TASK STATEMENT — Filter the listing below for "expand" and report every line that has it.

SUPPLIED MATERIAL —
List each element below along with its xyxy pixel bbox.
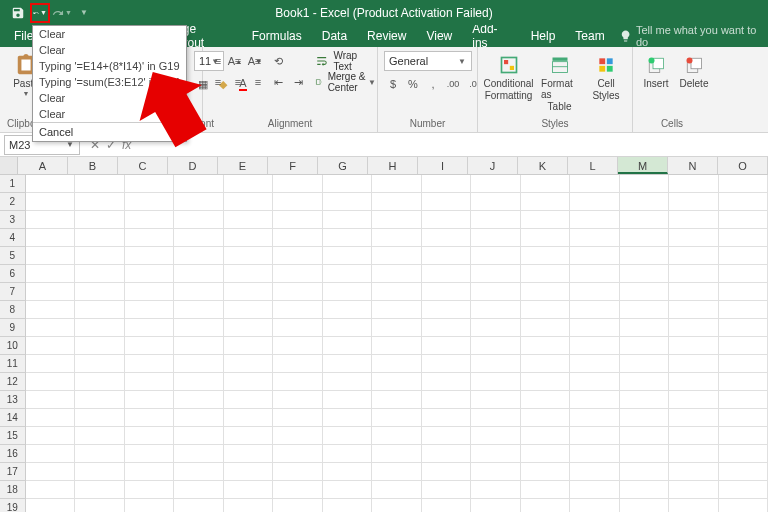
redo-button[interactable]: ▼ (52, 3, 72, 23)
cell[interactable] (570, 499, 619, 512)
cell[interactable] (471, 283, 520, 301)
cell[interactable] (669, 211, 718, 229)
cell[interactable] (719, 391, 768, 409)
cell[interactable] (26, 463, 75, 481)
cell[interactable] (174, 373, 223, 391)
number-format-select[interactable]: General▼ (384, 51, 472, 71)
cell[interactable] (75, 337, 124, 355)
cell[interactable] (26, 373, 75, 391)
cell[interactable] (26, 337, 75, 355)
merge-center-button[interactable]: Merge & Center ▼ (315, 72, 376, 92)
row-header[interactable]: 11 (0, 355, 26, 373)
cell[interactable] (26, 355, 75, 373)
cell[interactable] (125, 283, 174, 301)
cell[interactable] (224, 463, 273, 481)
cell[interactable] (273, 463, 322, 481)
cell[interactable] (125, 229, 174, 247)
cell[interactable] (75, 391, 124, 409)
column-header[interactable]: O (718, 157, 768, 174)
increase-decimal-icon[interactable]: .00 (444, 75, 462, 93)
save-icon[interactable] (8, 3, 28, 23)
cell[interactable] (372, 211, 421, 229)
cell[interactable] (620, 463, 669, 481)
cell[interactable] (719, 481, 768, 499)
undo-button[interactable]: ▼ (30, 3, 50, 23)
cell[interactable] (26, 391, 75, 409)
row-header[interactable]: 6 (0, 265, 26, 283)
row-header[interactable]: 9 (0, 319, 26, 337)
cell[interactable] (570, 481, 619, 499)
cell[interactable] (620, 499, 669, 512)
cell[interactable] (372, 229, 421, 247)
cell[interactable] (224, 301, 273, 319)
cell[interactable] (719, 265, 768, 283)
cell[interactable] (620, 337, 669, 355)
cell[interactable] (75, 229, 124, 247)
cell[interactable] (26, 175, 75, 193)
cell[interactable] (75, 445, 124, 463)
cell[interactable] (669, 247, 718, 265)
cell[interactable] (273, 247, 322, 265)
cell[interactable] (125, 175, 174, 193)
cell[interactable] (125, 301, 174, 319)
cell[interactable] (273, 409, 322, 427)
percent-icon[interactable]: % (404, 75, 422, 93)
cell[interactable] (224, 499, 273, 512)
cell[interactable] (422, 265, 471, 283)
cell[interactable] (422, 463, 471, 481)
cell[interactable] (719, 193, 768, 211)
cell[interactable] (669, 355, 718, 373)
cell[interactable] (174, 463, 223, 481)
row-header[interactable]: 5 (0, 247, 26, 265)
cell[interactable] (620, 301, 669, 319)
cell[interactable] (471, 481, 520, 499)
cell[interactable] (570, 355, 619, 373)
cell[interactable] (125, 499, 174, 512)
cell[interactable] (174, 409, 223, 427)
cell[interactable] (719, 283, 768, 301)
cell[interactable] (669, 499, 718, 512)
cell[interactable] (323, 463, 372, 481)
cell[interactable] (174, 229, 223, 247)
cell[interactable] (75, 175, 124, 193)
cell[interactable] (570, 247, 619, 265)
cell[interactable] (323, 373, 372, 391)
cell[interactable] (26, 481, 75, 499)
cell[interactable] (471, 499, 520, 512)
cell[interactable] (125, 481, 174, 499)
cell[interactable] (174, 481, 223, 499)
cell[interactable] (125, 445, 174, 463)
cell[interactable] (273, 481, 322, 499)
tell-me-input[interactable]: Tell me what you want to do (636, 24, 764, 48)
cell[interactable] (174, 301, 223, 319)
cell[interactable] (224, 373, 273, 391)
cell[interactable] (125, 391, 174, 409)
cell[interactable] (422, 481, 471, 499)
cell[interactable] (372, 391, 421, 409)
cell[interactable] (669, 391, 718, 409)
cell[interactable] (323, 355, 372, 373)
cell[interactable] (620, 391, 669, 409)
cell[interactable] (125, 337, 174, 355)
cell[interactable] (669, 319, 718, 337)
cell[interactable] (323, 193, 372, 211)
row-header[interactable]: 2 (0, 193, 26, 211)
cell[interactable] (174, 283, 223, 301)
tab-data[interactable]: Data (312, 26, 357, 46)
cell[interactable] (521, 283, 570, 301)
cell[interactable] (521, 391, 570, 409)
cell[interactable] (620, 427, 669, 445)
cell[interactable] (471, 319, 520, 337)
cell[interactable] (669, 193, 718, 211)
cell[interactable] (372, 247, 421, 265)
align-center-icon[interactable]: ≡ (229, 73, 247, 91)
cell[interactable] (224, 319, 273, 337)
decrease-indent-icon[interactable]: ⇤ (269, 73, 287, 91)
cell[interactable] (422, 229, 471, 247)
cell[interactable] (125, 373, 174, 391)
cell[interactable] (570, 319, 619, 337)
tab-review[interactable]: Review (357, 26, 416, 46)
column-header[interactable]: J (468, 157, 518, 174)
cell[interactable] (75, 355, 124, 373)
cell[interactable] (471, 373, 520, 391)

==

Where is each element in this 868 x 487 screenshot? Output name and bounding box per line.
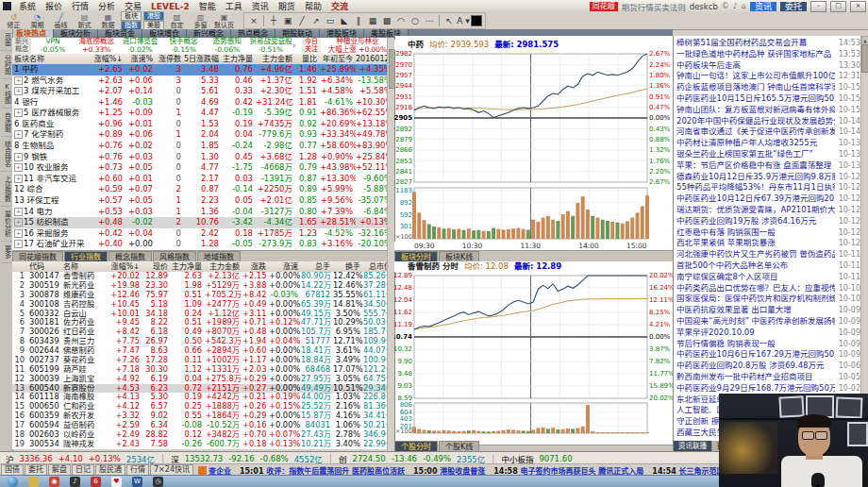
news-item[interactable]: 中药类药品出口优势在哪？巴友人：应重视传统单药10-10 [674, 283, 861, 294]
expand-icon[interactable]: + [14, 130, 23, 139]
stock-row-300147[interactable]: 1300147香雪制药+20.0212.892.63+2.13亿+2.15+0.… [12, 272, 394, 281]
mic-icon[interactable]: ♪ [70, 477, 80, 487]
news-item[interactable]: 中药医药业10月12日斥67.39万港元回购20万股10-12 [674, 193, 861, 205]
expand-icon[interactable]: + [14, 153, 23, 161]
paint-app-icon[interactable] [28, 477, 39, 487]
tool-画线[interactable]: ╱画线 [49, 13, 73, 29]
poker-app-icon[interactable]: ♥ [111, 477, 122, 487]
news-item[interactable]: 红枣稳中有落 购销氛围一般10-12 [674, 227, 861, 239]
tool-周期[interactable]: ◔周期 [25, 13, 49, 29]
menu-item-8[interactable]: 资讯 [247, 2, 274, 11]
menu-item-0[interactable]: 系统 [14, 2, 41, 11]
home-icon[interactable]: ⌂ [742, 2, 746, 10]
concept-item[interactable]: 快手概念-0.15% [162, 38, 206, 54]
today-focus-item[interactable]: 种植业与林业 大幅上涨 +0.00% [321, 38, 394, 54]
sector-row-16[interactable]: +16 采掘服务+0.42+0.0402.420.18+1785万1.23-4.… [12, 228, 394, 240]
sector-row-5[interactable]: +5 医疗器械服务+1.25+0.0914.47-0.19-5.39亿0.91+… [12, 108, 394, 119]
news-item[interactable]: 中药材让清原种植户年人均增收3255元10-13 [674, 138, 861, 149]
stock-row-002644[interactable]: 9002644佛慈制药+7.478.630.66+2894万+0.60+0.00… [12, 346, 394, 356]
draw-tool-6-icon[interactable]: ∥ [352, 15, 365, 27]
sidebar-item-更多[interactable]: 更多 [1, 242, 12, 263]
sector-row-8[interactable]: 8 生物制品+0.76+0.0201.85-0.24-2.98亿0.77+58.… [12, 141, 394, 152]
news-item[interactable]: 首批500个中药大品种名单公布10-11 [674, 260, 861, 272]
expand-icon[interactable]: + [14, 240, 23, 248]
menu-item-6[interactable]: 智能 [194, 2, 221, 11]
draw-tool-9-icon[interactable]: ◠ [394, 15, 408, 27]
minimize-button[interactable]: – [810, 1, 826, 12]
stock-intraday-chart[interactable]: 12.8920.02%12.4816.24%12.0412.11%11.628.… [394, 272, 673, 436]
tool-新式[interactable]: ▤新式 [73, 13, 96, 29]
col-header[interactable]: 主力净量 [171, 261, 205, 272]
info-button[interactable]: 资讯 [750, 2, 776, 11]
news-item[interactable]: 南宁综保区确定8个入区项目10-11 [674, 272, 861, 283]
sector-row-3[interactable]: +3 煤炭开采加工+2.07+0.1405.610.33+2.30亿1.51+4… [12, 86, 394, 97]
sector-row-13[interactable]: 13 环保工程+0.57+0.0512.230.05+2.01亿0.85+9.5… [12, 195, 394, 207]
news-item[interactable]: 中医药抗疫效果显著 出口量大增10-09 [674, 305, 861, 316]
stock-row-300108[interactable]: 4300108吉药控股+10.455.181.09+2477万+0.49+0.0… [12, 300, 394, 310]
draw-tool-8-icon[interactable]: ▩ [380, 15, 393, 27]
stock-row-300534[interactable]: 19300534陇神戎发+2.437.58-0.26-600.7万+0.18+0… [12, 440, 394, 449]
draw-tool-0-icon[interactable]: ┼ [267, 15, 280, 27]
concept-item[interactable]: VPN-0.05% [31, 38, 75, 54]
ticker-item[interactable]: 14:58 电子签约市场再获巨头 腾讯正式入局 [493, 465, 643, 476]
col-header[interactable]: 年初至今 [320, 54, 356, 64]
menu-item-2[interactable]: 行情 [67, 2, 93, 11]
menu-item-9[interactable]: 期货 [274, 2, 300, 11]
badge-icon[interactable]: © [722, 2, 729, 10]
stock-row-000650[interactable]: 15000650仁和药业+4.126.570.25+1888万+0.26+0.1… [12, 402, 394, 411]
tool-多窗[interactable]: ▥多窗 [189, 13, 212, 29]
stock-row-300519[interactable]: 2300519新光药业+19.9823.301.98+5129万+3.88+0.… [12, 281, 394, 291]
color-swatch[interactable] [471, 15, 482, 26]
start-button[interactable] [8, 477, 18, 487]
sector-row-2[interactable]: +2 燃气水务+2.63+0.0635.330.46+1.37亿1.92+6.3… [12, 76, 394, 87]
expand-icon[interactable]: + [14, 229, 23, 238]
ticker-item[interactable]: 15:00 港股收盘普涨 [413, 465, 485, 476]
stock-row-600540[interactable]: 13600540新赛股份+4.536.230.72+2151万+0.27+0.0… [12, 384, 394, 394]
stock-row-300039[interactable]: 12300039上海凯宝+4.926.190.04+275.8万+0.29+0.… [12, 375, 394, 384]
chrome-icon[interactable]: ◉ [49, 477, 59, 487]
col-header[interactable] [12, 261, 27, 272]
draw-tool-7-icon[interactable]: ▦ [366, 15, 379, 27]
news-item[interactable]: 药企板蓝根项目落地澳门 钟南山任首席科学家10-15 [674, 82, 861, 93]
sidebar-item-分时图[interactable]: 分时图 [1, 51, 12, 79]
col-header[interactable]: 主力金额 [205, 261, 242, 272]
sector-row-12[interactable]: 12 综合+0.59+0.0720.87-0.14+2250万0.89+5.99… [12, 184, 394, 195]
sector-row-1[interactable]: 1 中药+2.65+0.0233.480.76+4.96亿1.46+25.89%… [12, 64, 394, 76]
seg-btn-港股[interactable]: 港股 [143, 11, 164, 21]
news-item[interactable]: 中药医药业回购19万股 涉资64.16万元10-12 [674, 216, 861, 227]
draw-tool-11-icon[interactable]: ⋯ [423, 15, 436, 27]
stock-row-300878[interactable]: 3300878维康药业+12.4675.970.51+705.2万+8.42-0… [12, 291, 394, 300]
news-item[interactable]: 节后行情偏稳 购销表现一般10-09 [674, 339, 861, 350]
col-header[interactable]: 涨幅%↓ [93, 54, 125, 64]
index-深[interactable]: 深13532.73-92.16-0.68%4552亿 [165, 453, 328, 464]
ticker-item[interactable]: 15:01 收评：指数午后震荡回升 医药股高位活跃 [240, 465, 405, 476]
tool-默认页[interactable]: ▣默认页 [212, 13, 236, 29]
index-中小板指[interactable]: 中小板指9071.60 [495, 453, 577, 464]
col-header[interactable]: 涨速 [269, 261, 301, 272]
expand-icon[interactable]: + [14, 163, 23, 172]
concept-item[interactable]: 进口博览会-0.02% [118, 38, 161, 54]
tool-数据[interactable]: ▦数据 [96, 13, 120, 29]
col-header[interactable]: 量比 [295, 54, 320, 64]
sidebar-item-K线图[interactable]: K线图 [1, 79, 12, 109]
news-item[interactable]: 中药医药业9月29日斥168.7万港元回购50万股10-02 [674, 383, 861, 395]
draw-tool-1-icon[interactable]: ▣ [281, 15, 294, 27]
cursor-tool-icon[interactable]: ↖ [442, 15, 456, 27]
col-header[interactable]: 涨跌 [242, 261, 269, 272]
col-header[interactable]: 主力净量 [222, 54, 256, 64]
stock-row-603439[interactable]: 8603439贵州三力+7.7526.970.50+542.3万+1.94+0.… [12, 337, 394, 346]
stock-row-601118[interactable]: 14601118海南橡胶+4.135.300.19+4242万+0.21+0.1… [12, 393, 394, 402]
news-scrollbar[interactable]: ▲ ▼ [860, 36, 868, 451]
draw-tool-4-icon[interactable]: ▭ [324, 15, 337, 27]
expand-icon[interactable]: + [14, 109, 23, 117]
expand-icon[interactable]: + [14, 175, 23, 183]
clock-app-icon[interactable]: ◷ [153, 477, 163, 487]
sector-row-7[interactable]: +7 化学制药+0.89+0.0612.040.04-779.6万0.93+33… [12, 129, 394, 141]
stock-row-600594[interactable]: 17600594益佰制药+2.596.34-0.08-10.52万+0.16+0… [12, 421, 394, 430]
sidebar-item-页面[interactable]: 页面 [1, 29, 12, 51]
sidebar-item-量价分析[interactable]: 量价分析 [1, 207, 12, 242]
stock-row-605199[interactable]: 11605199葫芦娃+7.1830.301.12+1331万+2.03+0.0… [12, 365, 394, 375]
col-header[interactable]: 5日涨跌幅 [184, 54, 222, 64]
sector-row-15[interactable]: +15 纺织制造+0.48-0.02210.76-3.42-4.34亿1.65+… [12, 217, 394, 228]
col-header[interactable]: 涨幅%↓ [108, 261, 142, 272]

RESULT OF THE TASK —
expand-icon[interactable]: + [14, 130, 23, 139]
expand-icon[interactable]: + [14, 153, 23, 161]
expand-icon[interactable]: + [14, 240, 23, 248]
expand-icon[interactable]: + [14, 229, 23, 238]
expand-icon[interactable]: + [14, 163, 23, 172]
expand-icon[interactable]: + [14, 109, 23, 117]
expand-icon[interactable]: + [14, 175, 23, 183]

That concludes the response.